7. The process of claim 6, wherein the temperature is about 85-90°C .

8. The process of any one of claims 1 to 7, wherein step b) is performed at a temperature of from 80 to 100 °C.

9. The process of claim 8, wherein the temperature in step b) is from about 85 to 90°C.

10. The process of any one of claims 1 to 9, wherein the feed material is a refractory vanadium-bearing titaniferous magnetite feed material.

11. The process of any one of claims 1 to 9, wherein the feed material is a dust generated from the production of titanium alloys.

12. The process of any one of claims 1 to 11, wherein in step b), the reductant comprises iron metal, aluminium metal, zinc metal, magnesium metal, or a mixture thereof.

13. The process of claim 12, wherein the reductant is iron metal.

14. The process of any one of claims 1 to 11, where the reductant is an organic compound.

15. The process of claim 14, wherein the organic compound is formic acid or hydrazine chloride.

16. The process of any one of claims 1 to 15, wherein step d) further comprises the steps of: diluting the second leachate of titanium chloride with water; and adding titanium dioxide seed.

17. The process of any one of claims 1 to 15, wherein step d) further comprises the steps of: diluting the second leachate of titanium chloride with hydrochloric acid, with no seed added to precipitate titanium dioxide as the brookite phase.

18. The process of claim 17, wherein the added hydrochloric acid is at a concentration of at least 10 g/L HC1.

19. The process of any one of claims 1 to 18, wherein the HC1 solution obtained in step d) is recycled at least in part to be used to leachate the feed material in step a).

20. The process of any one of claims 1 to 19, wherein in step d) is the oxidation is carried by hydrogen peroxide, chlorine or electrolytically.

21. The process of any one of claims 1 to 20, wherein the feed material before step a) is first crushed and/or ground to form particles with an optimum particle size.
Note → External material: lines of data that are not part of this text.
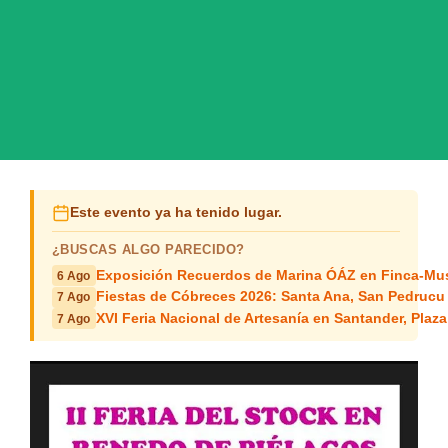
Este evento ya ha tenido lugar.
¿BUSCAS ALGO PARECIDO?
Exposición Recuerdos de Marina ÓÁZ en Finca-Mus
6 Ago
Fiestas de Cóbreces 2026: Santa Ana, San Pedrucu
7 Ago
XVI Feria Nacional de Artesanía en Santander, Plaza
7 Ago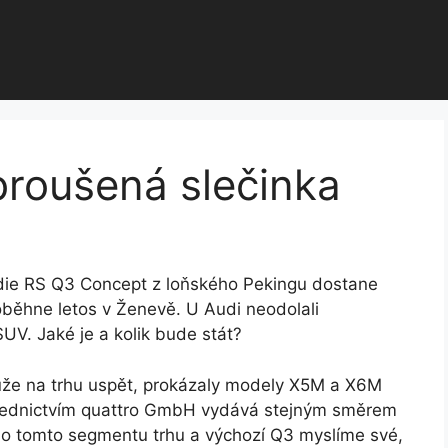
broušená slečinka
tudie RS Q3 Concept z loňského Pekingu dostane
roběhne letos v Ženevě. U Audi neodolali
SUV. Jaké je a kolik bude stát?
ůže na trhu uspět, prokázaly modely X5M a X6M
střednictvím quattro GmbH vydává stejným směrem
 si o tomto segmentu trhu a výchozí Q3 myslíme své,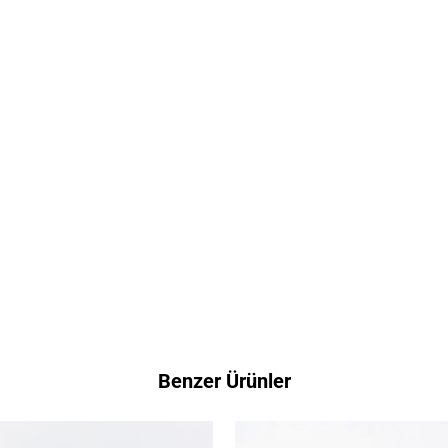
Benzer Ürünler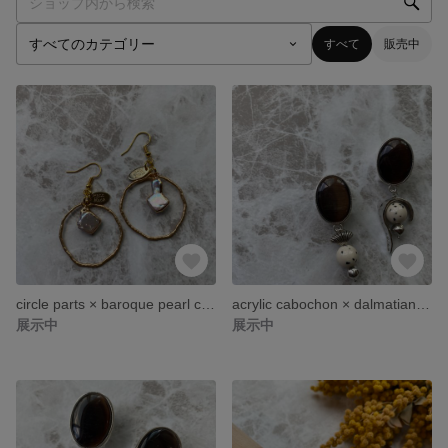
すべて
販売中
circle parts × baroque pearl charm pierce
acrylic cabochon × dalmatian beads pierce ②
展示中
展示中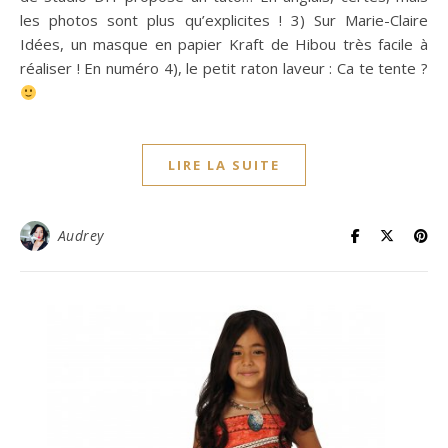
les photos sont plus qu’explicites ! 3) Sur Marie-Claire
Idées, un masque en papier Kraft de Hibou très facile à
réaliser ! En numéro 4), le petit raton laveur : Ca te tente ?
LIRE LA SUITE
Audrey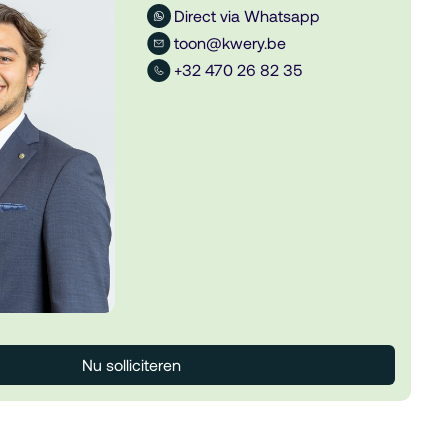
Direct via Whatsapp
toon@kwery.be
+32 470 26 82 35
Nu solliciteren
22. The process of claim 21 , wherein the optimum particle size is dependent upon the nature of the feed material.

23. The process of claim 21 or 22, wherein the optimum particle size is in the range of about 10 to 325 mesh.

24. The process of claim 23, wherein the optimum particle size is in the range of about 50 to 200 mesh.

25. The process of claim 23 or 24, wherein the optimum particle size is about 100 mesh or about 150 microns.